Currently, the character encoding for source files needs to be configured individually for each and every plugin that processes source files. In this context, source file refers to some plain text file that - unlike an XML file - lacks intrinsic means to specify the employed file encoding. The Java source files are the most promiment example of such text files. Velocity templates, BeanShell scripts and APT documents are further examples. This proposal does not apply to XML files as their encoding can be determined from the file itself, see XML encoding for further information.
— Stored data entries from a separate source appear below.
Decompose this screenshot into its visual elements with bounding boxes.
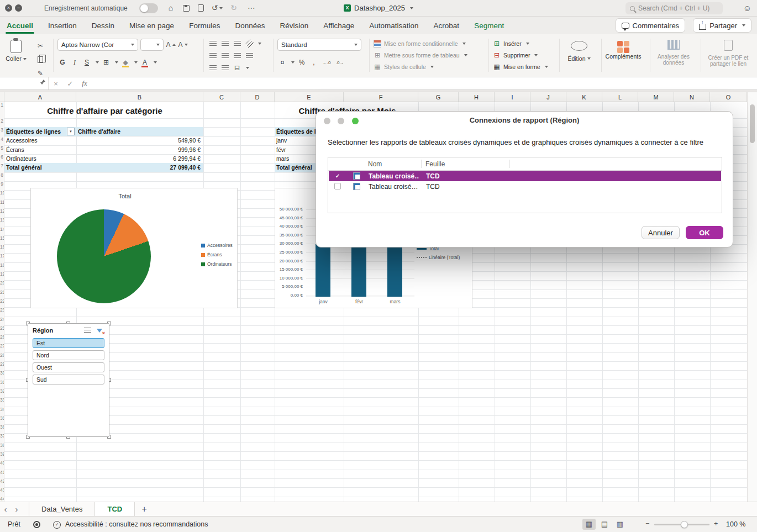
align-right-icon[interactable]: [232, 51, 242, 61]
number-format-select[interactable]: Standard: [277, 39, 361, 51]
bold-button[interactable]: G: [57, 57, 67, 67]
cell-styles-button[interactable]: ▦Styles de cellule: [374, 62, 486, 71]
undo-icon[interactable]: ↺: [211, 3, 223, 12]
column-header-G[interactable]: G: [418, 92, 459, 102]
bar-janv[interactable]: [316, 244, 330, 297]
formula-input[interactable]: [92, 77, 757, 89]
zoom-slider[interactable]: [654, 524, 709, 525]
accessibility-status[interactable]: Accessibilité : consultez nos recommanda…: [65, 520, 208, 528]
confirm-entry-icon[interactable]: ✓: [63, 80, 77, 88]
column-header-H[interactable]: H: [459, 92, 495, 102]
column-header-J[interactable]: J: [530, 92, 566, 102]
merge-center-icon[interactable]: ⊟: [232, 63, 242, 73]
column-header-F[interactable]: F: [344, 92, 418, 102]
column-header-A[interactable]: A: [4, 92, 76, 102]
tab-dessin[interactable]: Dessin: [92, 22, 114, 30]
increase-font-size-icon[interactable]: A: [166, 40, 176, 50]
zoom-in-button[interactable]: +: [714, 520, 718, 528]
name-box[interactable]: [0, 77, 49, 89]
tab-automatisation[interactable]: Automatisation: [369, 22, 418, 30]
format-as-table-button[interactable]: ⊞Mettre sous forme de tableau: [374, 50, 486, 60]
page-layout-view-button[interactable]: ▤: [598, 519, 611, 530]
column-header-M[interactable]: M: [638, 92, 674, 102]
cell-category[interactable]: Accessoires: [4, 136, 76, 145]
vertical-scrollbar[interactable]: [747, 92, 757, 502]
accounting-format-icon[interactable]: ¤: [277, 57, 287, 67]
cell-category[interactable]: Ordinateurs: [4, 154, 76, 163]
name-box-down-icon[interactable]: [40, 82, 44, 85]
insert-cells-button[interactable]: ⊞Insérer: [493, 39, 555, 48]
delete-cells-button[interactable]: ⊟Supprimer: [493, 50, 555, 60]
column-header-C[interactable]: C: [203, 92, 240, 102]
pie-plot[interactable]: [57, 209, 151, 303]
document-title[interactable]: Datashop_2025: [354, 4, 405, 12]
align-center-icon[interactable]: [220, 51, 230, 61]
page-break-view-button[interactable]: ▥: [613, 519, 627, 530]
pie-chart[interactable]: Total Accessoires Écrans Ordinateurs: [30, 188, 238, 308]
slicer-item-sud[interactable]: Sud: [33, 375, 104, 384]
font-name-select[interactable]: Aptos Narrow (Cor: [57, 39, 138, 51]
tab-affichage[interactable]: Affichage: [323, 22, 354, 30]
fill-color-icon[interactable]: ◆: [120, 57, 130, 67]
pivot-category-title[interactable]: Chiffre d'affaire par catégorie: [4, 106, 203, 117]
window-minimize-icon[interactable]: −: [15, 4, 22, 12]
align-left-icon[interactable]: [208, 51, 218, 61]
feedback-smiley-icon[interactable]: ☺: [743, 3, 751, 13]
align-middle-icon[interactable]: [220, 39, 230, 49]
filter-dropdown-icon[interactable]: ▼: [67, 128, 75, 135]
comma-style-icon[interactable]: ,: [309, 57, 319, 67]
checkbox-unchecked-icon[interactable]: [334, 183, 341, 189]
cell-total-label[interactable]: Total général: [4, 163, 76, 172]
cancel-button[interactable]: Annuler: [642, 226, 680, 239]
cell-value[interactable]: 6 299,94 €: [76, 154, 203, 163]
tab-formules[interactable]: Formules: [189, 22, 220, 30]
column-header-I[interactable]: I: [495, 92, 530, 102]
share-button[interactable]: Partager: [693, 18, 751, 33]
cell-category[interactable]: Écrans: [4, 145, 76, 154]
row-number-column[interactable]: 1234567891011121314151617181920212223242…: [0, 102, 4, 502]
align-top-icon[interactable]: [208, 39, 218, 49]
tab-mise-en-page[interactable]: Mise en page: [129, 22, 174, 30]
slicer-item-nord[interactable]: Nord: [33, 350, 104, 360]
cell-revenue-header[interactable]: Chiffre d'affaire: [76, 127, 203, 136]
addins-button[interactable]: Compléments: [604, 39, 642, 74]
cell-value[interactable]: 549,90 €: [76, 136, 203, 145]
name-box-up-icon[interactable]: [42, 80, 45, 82]
sheet-nav-left-icon[interactable]: ‹: [0, 502, 11, 516]
paste-button[interactable]: Coller: [3, 40, 29, 62]
comments-button[interactable]: Commentaires: [616, 18, 686, 33]
align-bottom-icon[interactable]: [232, 39, 242, 49]
tab-insertion[interactable]: Insertion: [48, 22, 77, 30]
percent-style-icon[interactable]: %: [297, 57, 307, 67]
tab-donnees[interactable]: Données: [235, 22, 265, 30]
zoom-out-button[interactable]: −: [645, 520, 649, 528]
slicer-item-ouest[interactable]: Ouest: [33, 362, 104, 372]
save-icon[interactable]: [180, 3, 192, 12]
column-header-D[interactable]: D: [240, 92, 275, 102]
region-slicer[interactable]: Région × EstNordOuestSud: [28, 323, 109, 437]
tab-segment[interactable]: Segment: [474, 22, 504, 30]
zoom-slider-thumb[interactable]: [681, 521, 688, 528]
column-header-nom[interactable]: Nom: [368, 160, 382, 168]
window-close-icon[interactable]: ×: [5, 4, 12, 12]
doc-title-chevron-icon[interactable]: [410, 7, 413, 9]
autosave-toggle[interactable]: [139, 3, 158, 13]
more-commands-icon[interactable]: ⋯: [245, 3, 257, 12]
bar-mars[interactable]: [387, 244, 402, 297]
cut-icon[interactable]: ✂: [35, 41, 45, 51]
edition-icon[interactable]: [571, 41, 587, 51]
column-header-N[interactable]: N: [674, 92, 710, 102]
decrease-decimal-icon[interactable]: .0→: [334, 57, 345, 67]
column-header-B[interactable]: B: [76, 92, 203, 102]
column-header-K[interactable]: K: [566, 92, 602, 102]
conditional-formatting-button[interactable]: Mise en forme conditionnelle: [374, 39, 486, 48]
accessibility-icon[interactable]: ✓: [53, 521, 61, 529]
decrease-font-size-icon[interactable]: A: [178, 40, 188, 50]
font-color-icon[interactable]: A: [140, 57, 150, 67]
slicer-selection[interactable]: Région × EstNordOuestSud: [26, 322, 111, 439]
checkbox-checked-icon[interactable]: ✓: [334, 172, 341, 179]
cell-value[interactable]: 999,96 €: [76, 145, 203, 154]
add-sheet-button[interactable]: +: [135, 502, 154, 516]
scrollbar-thumb[interactable]: [750, 104, 755, 143]
format-cells-button[interactable]: ▦Mise en forme: [493, 62, 555, 71]
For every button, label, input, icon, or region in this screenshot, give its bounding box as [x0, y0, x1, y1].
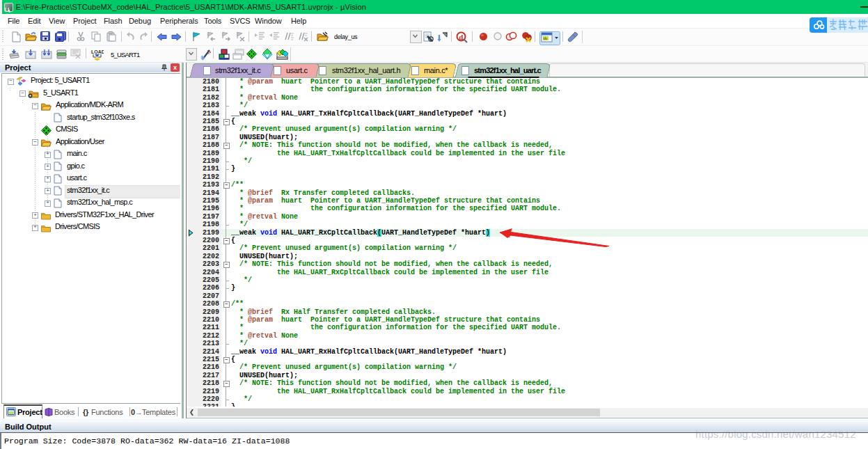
svg-text:LOAD: LOAD — [91, 49, 104, 54]
svg-text:d: d — [459, 33, 463, 41]
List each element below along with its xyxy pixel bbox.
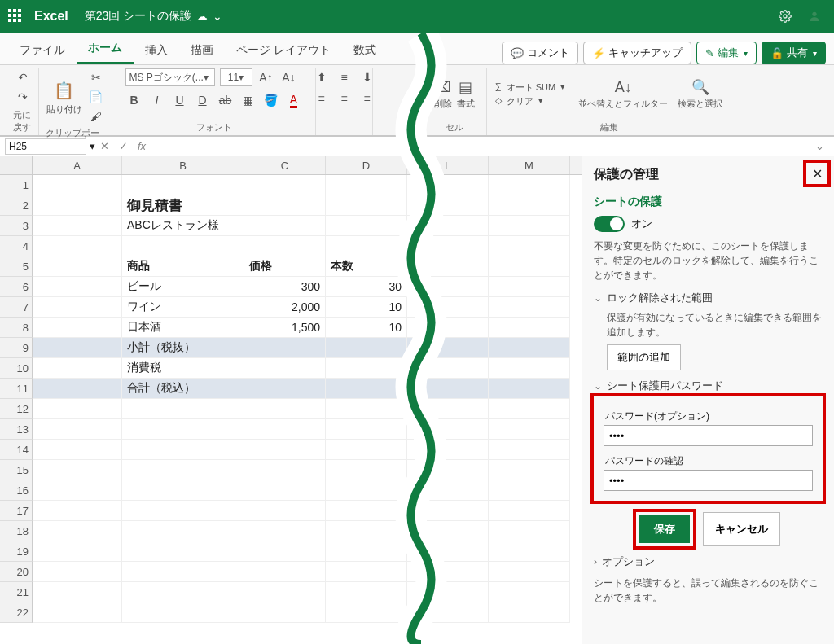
row-header[interactable]: 14 (0, 440, 33, 460)
enter-formula-icon[interactable]: ✓ (119, 140, 128, 152)
pane-close-button[interactable]: ✕ (806, 163, 827, 184)
col-header-c[interactable]: C (244, 156, 326, 174)
cell[interactable]: 30 (326, 277, 407, 297)
cell[interactable]: 10 (326, 318, 407, 338)
name-box[interactable]: H25 (5, 138, 86, 155)
col-header-b[interactable]: B (122, 156, 244, 174)
password-confirm-input[interactable] (604, 470, 813, 491)
row-header[interactable]: 2 (0, 195, 33, 216)
cut-button[interactable]: ✂ (87, 68, 105, 86)
align-left-button[interactable]: ≡ (313, 90, 331, 107)
tab-formulas[interactable]: 数式 (342, 37, 388, 64)
options-section[interactable]: オプション (594, 554, 823, 569)
bold-button[interactable]: B (125, 91, 143, 109)
document-name[interactable]: 第23回 シートの保護 ☁ ⌄ (85, 9, 222, 24)
decrease-font-button[interactable]: A↓ (280, 68, 298, 86)
align-top-button[interactable]: ⬆ (313, 68, 331, 86)
cell[interactable]: 小計（税抜） (122, 338, 244, 358)
delete-cells-button[interactable]: ⌧ (434, 78, 452, 96)
row-header[interactable]: 5 (0, 256, 33, 277)
italic-button[interactable]: I (148, 91, 166, 109)
format-painter-button[interactable]: 🖌 (87, 107, 105, 125)
expand-formula-bar-icon[interactable]: ⌄ (815, 140, 824, 152)
save-button[interactable]: 保存 (639, 515, 690, 543)
row-header[interactable]: 7 (0, 297, 33, 318)
row-header[interactable]: 3 (0, 216, 33, 236)
tab-insert[interactable]: 挿入 (134, 37, 179, 64)
add-range-button[interactable]: 範囲の追加 (607, 344, 681, 370)
redo-button[interactable]: ↷ (14, 88, 32, 106)
row-header[interactable]: 11 (0, 379, 33, 399)
cancel-formula-icon[interactable]: ✕ (100, 140, 109, 152)
autosum-button[interactable]: ∑ オート SUM ▾ (495, 81, 565, 94)
row-header[interactable]: 6 (0, 277, 33, 297)
catchup-button[interactable]: ⚡ キャッチアップ (583, 42, 691, 64)
comment-button[interactable]: 💬 コメント (502, 42, 578, 64)
row-header[interactable]: 12 (0, 399, 33, 419)
password-input[interactable] (604, 425, 813, 446)
font-name-picker[interactable]: MS Pゴシック(... ▾ (125, 68, 215, 86)
cell[interactable]: ワイン (122, 297, 244, 318)
select-all-corner[interactable] (0, 156, 33, 174)
cell[interactable]: ビール (122, 277, 244, 297)
cell[interactable]: 1,500 (244, 318, 326, 338)
col-header-l[interactable]: L (407, 156, 489, 174)
cell[interactable]: ABCレストラン様 (122, 216, 244, 236)
row-header[interactable]: 8 (0, 318, 33, 338)
paste-button[interactable]: 📋 (53, 79, 76, 102)
password-section[interactable]: シート保護用パスワード (594, 379, 823, 393)
share-button[interactable]: 🔓 共有 (762, 42, 826, 64)
border-button[interactable]: ▦ (239, 91, 257, 109)
underline-button[interactable]: U (171, 91, 189, 109)
tab-home[interactable]: ホーム (77, 34, 134, 64)
row-header[interactable]: 22 (0, 602, 33, 623)
increase-font-button[interactable]: A↑ (257, 68, 275, 86)
row-header[interactable]: 4 (0, 236, 33, 256)
clear-button[interactable]: ◇ クリア ▾ (495, 95, 543, 107)
col-header-a[interactable]: A (33, 156, 122, 174)
unlocked-ranges-section[interactable]: ロック解除された範囲 (594, 291, 823, 305)
row-header[interactable]: 19 (0, 541, 33, 562)
double-underline-button[interactable]: D (194, 91, 212, 109)
cell[interactable]: 価格 (244, 256, 326, 277)
row-header[interactable]: 18 (0, 521, 33, 541)
row-header[interactable]: 15 (0, 460, 33, 480)
find-select-button[interactable]: 🔍 (691, 78, 709, 96)
cell[interactable]: 日本酒 (122, 318, 244, 338)
align-mid-button[interactable]: ≡ (336, 68, 353, 86)
cell[interactable]: 合計（税込） (122, 379, 244, 399)
cell[interactable]: 商品 (122, 256, 244, 277)
row-header[interactable]: 20 (0, 562, 33, 582)
fx-icon[interactable]: fx (138, 140, 146, 152)
tab-draw[interactable]: 描画 (179, 37, 225, 64)
cell[interactable]: 2,000 (244, 297, 326, 318)
font-color-button[interactable]: A (285, 91, 303, 109)
row-header[interactable]: 10 (0, 358, 33, 379)
row-header[interactable]: 21 (0, 582, 33, 602)
fill-color-button[interactable]: 🪣 (262, 91, 280, 109)
tab-file[interactable]: ファイル (8, 37, 77, 64)
tab-layout[interactable]: ページ レイアウト (225, 37, 342, 64)
cell[interactable]: 本数 (326, 256, 407, 277)
sort-filter-button[interactable]: A↓ (614, 78, 632, 96)
settings-icon[interactable] (774, 5, 797, 28)
account-icon[interactable] (803, 5, 826, 28)
edit-button[interactable]: ✎ 編集 (696, 42, 757, 64)
align-center-button[interactable]: ≡ (336, 90, 353, 107)
format-cells-button[interactable]: ▤ (457, 78, 475, 96)
copy-button[interactable]: 📄 (87, 88, 105, 106)
cell[interactable]: 300 (244, 277, 326, 297)
font-size-picker[interactable]: 11 ▾ (220, 68, 252, 86)
undo-button[interactable]: ↶ (14, 68, 32, 86)
protect-toggle[interactable] (594, 216, 625, 232)
row-header[interactable]: 9 (0, 338, 33, 358)
strike-button[interactable]: ab (217, 91, 235, 109)
row-header[interactable]: 17 (0, 501, 33, 521)
cell-title[interactable]: 御見積書 (122, 195, 244, 216)
app-launcher-icon[interactable] (8, 9, 23, 24)
name-box-dropdown[interactable]: ▾ (90, 140, 95, 152)
row-header[interactable]: 13 (0, 419, 33, 440)
cell[interactable]: 消費税 (122, 358, 244, 379)
row-header[interactable]: 1 (0, 175, 33, 195)
cell[interactable]: 10 (326, 297, 407, 318)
Life would become easier if there was a dedicated POM element like ${project.build.sourceEncoding} which could be used to specify the encoding once per entire project. Every plugin could use it as default value:
Adding this element to the POM structure can only happen in Maven 3.x (tracked with MNG-2216 issue):
For Maven 2.x, the value can be defined as an equivalent property:
Thus plugins could immediately be modified to use ${project.build.sourceEncoding} expression, whatever Maven version is used.
Motivation
Why bother with file encoding at all? Well, a file encoding (aka charset) is required to solve the following discrepancy: A file stored on disk or transmitted via network is merely a stream of bytes/octets. In contrast, text is a stream of characters. However, a character is not a byte.
To further illustrate this, just consider the Unicode standard chosen for a Java String. Unicode defines more than 65.000 characters which obviously cannot be mapped to a single byte each. Hence, one needs a reversible transformation that defines how to map a character to bytes and vice-versa. This transformation is called a file/character encoding.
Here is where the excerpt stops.